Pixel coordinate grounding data
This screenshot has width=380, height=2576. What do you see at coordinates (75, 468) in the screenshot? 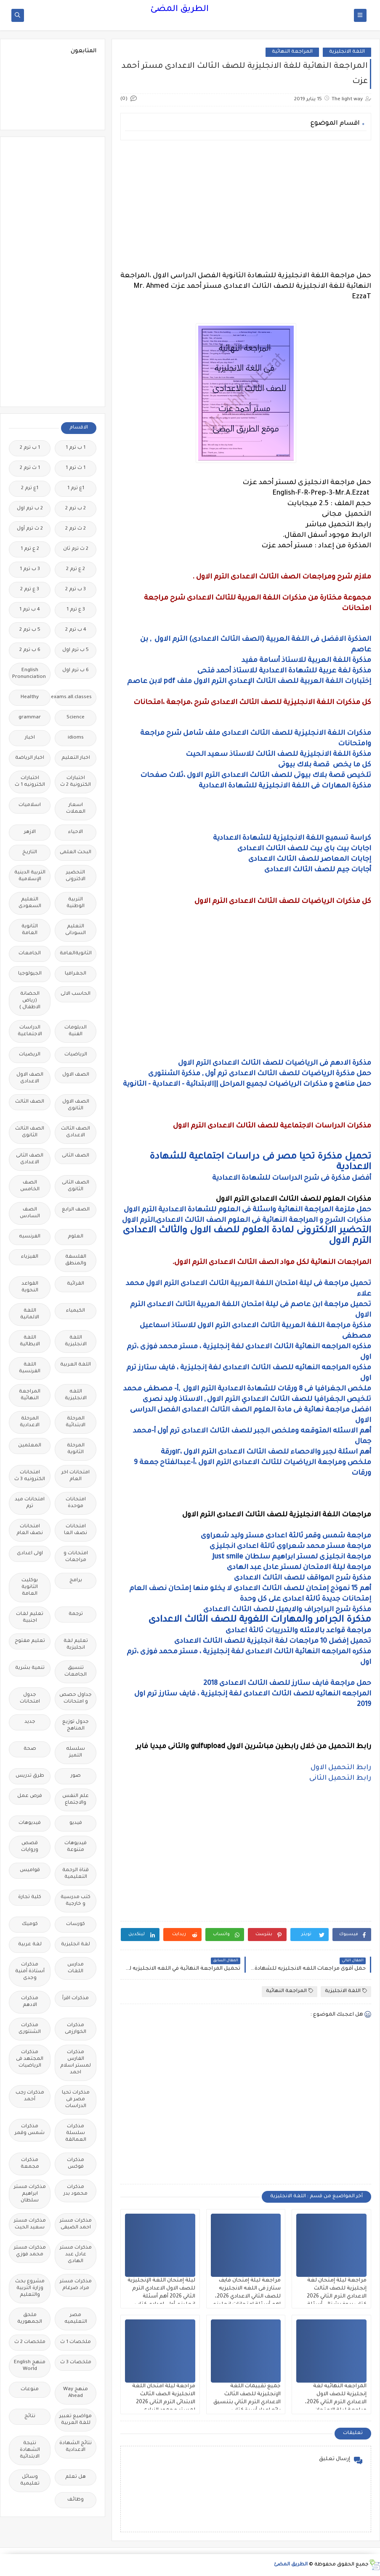
I see `1 ث ترم 1` at bounding box center [75, 468].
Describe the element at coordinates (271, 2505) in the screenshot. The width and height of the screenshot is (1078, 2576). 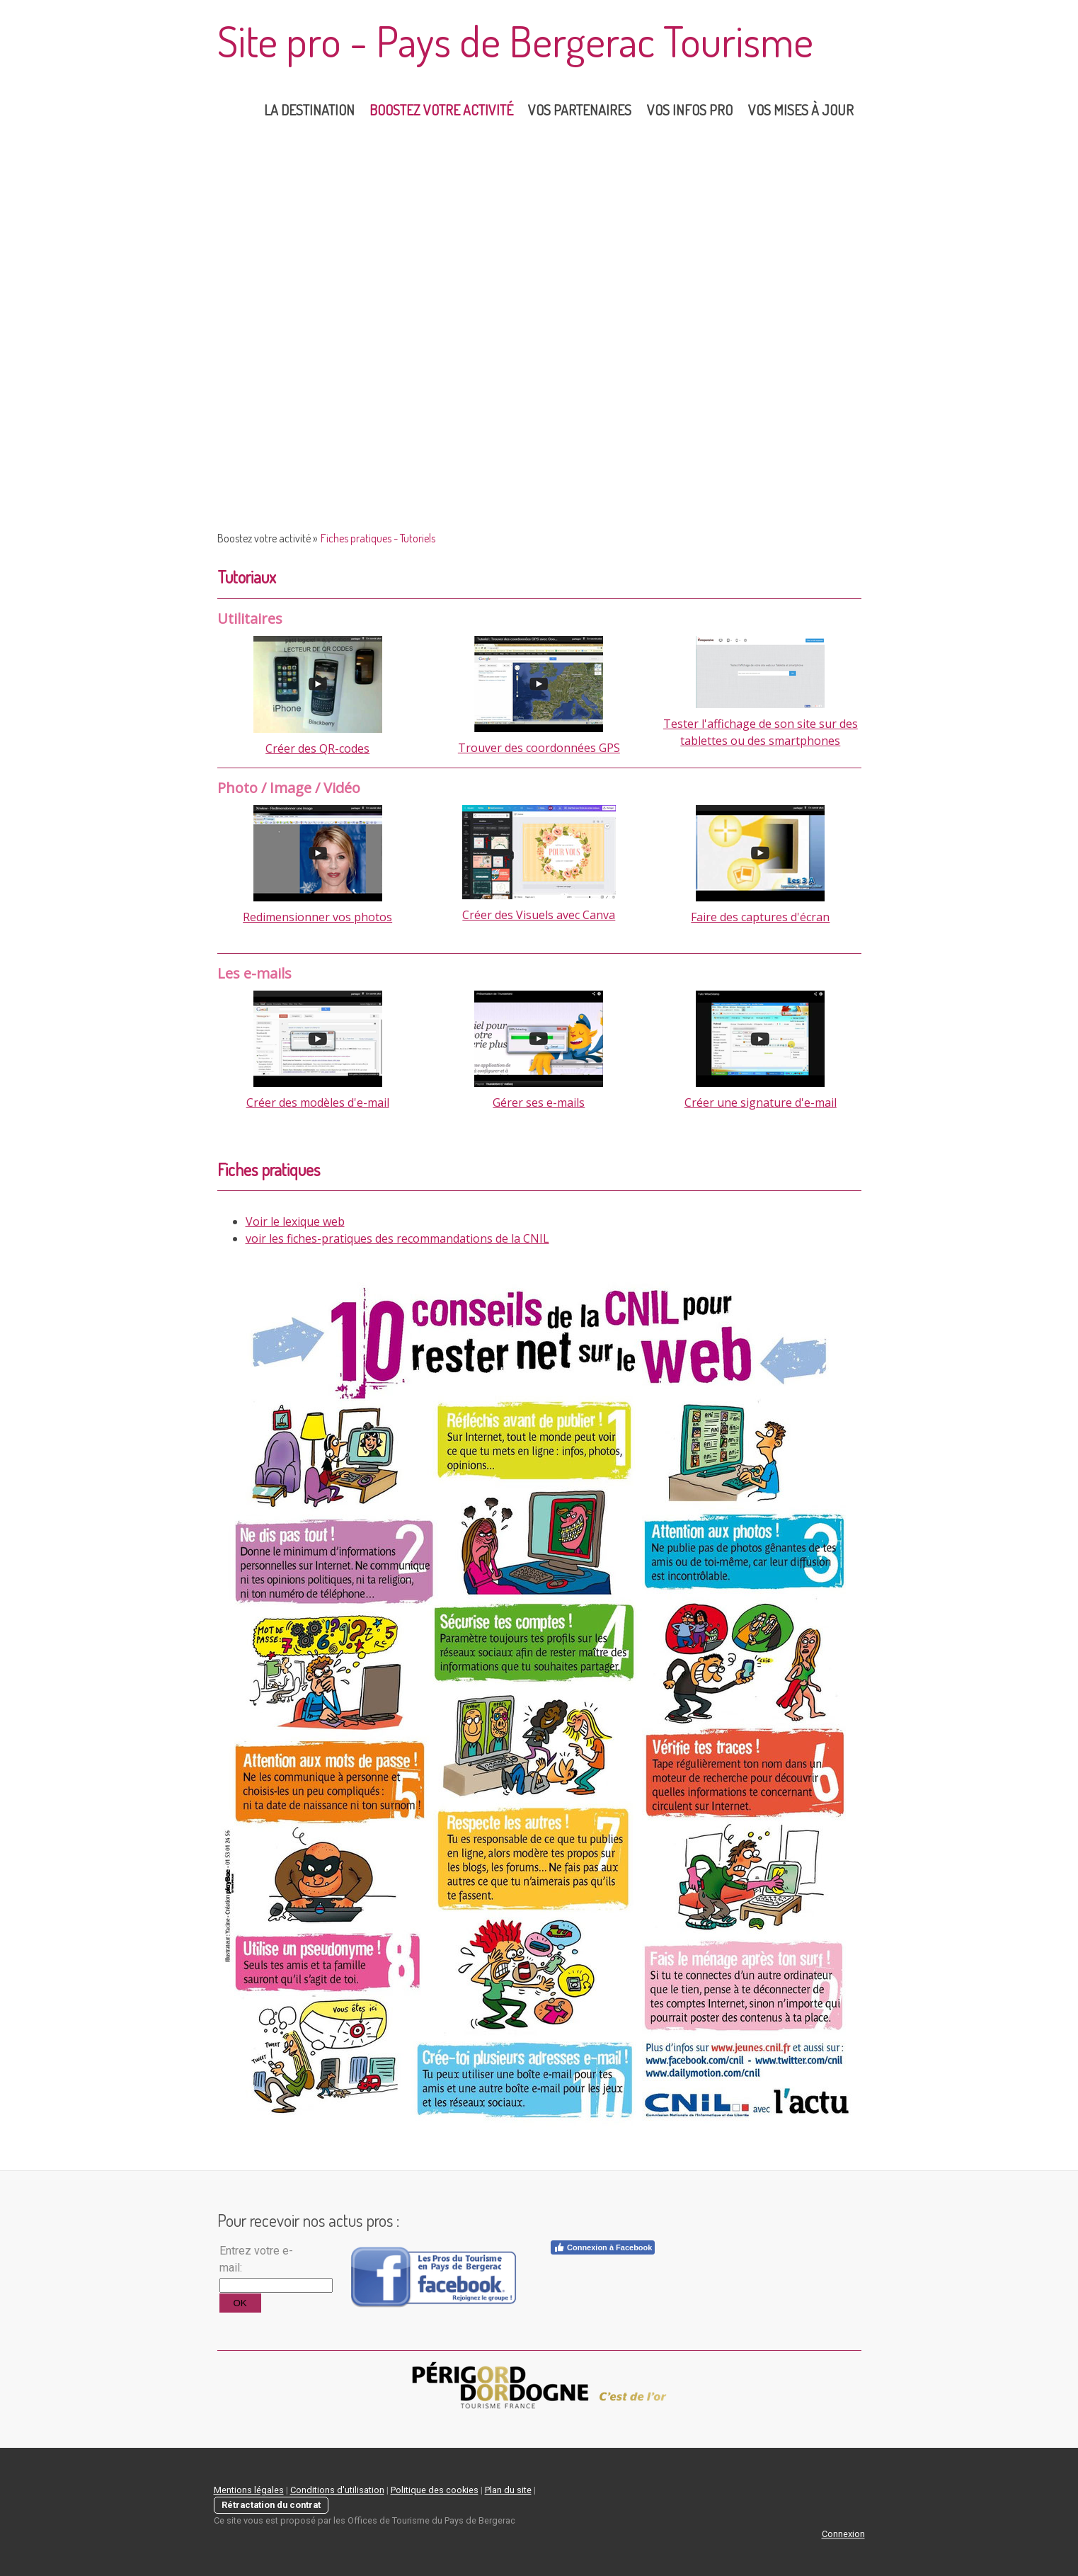
I see `Rétractation du contrat` at that location.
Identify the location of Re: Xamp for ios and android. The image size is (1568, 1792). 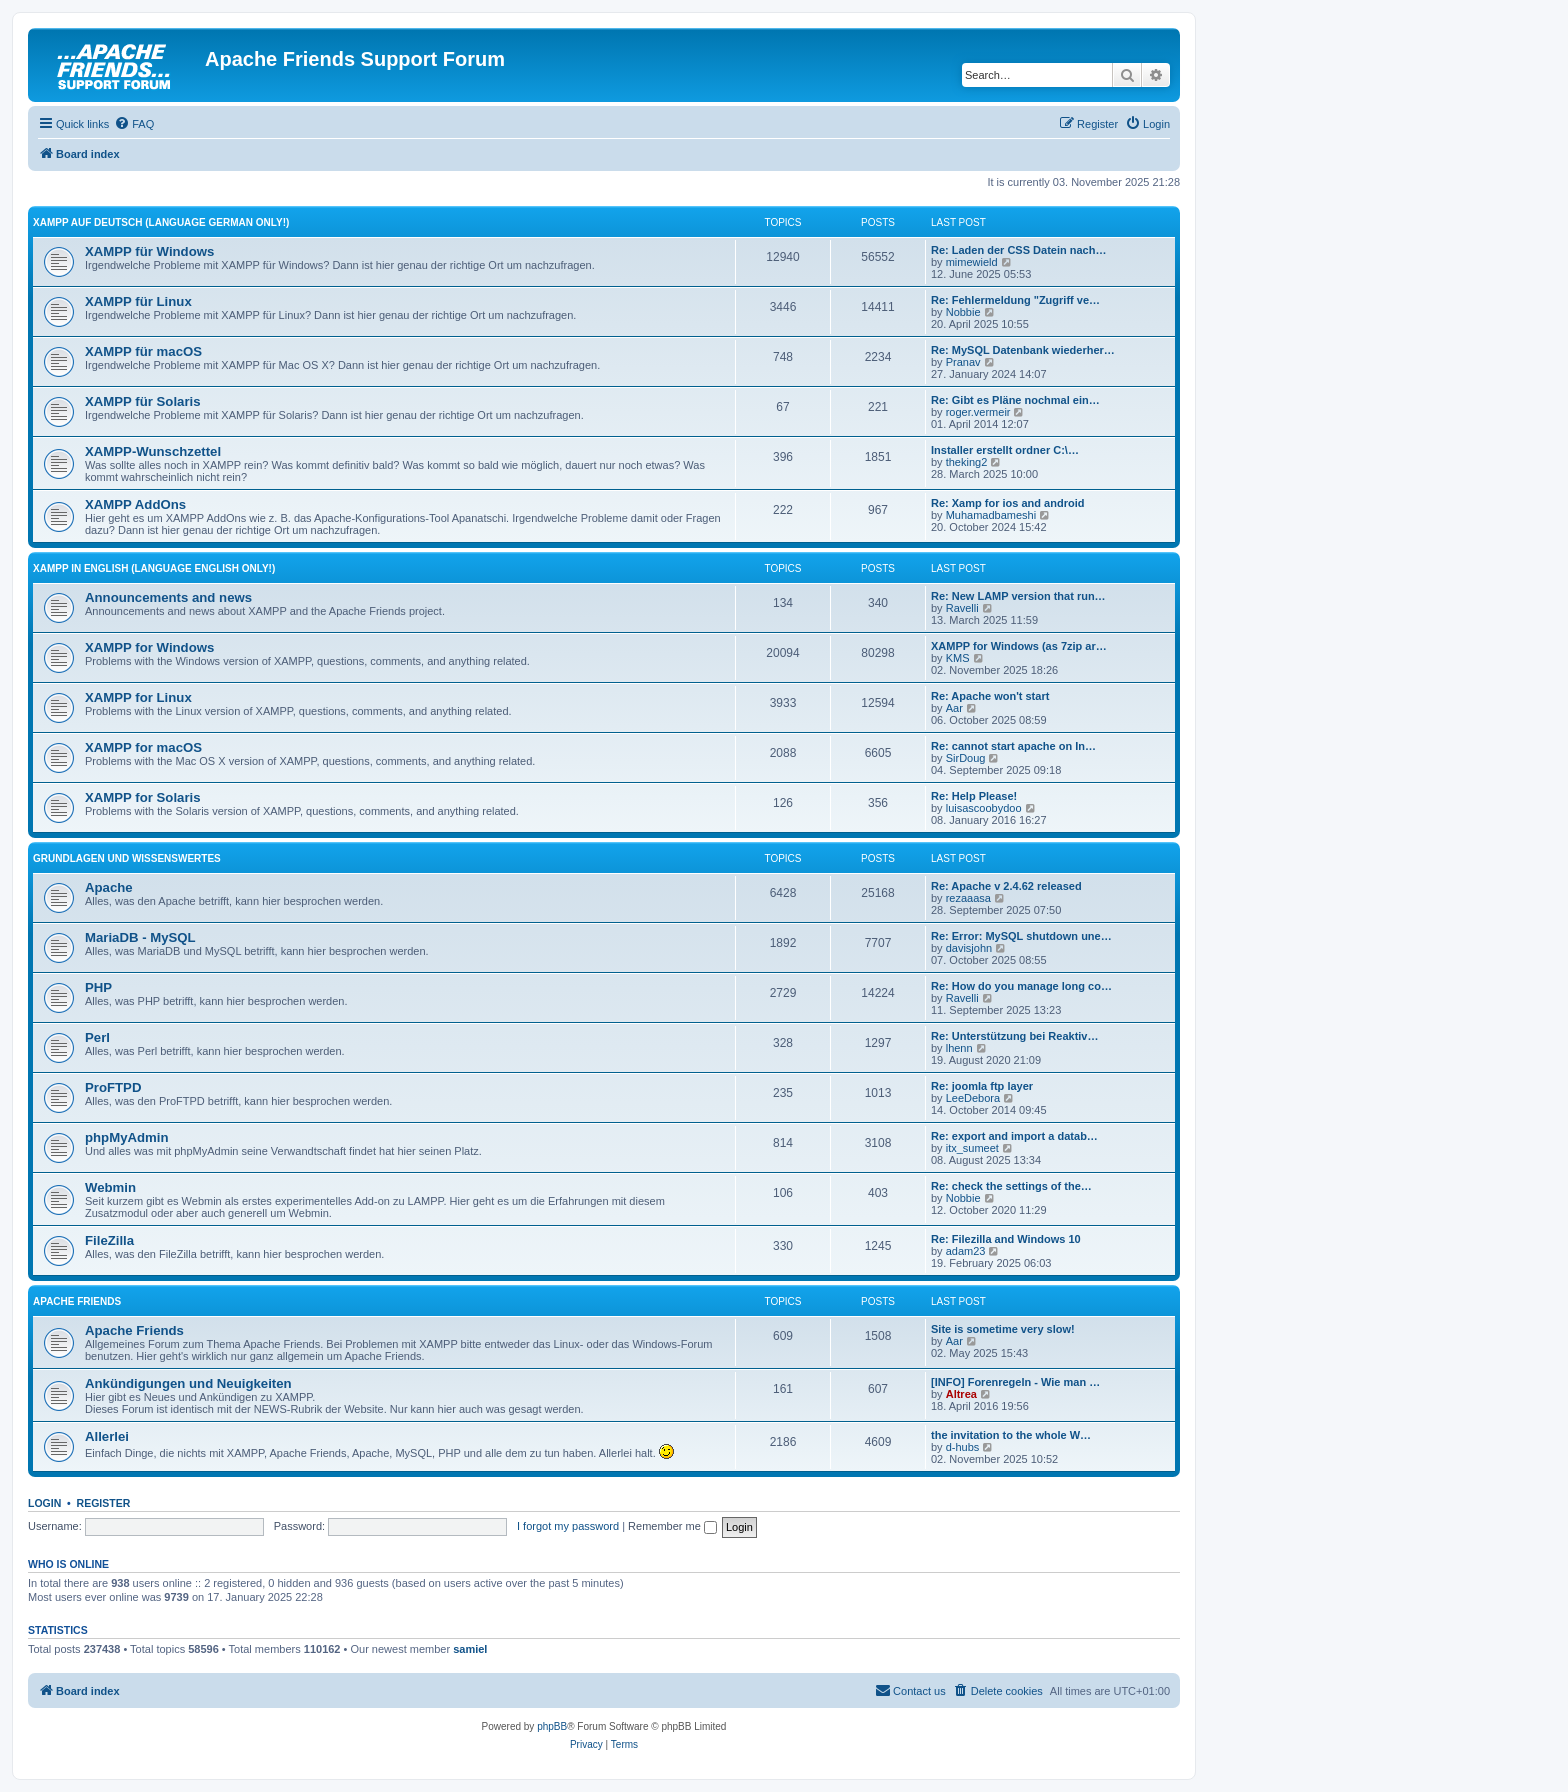
(1007, 503).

:: What to do ::
Set down each record above exactly as it stands and leave out all pictures.

:: Task solution ::
This screenshot has width=380, height=2576. What do you see at coordinates (75, 468) in the screenshot? 
I see `1 ث ترم 1` at bounding box center [75, 468].
Describe the element at coordinates (271, 2505) in the screenshot. The width and height of the screenshot is (1078, 2576). 
I see `Rétractation du contrat` at that location.
Identify the location of Re: Xamp for ios and android. The image size is (1568, 1792). 
(1007, 503).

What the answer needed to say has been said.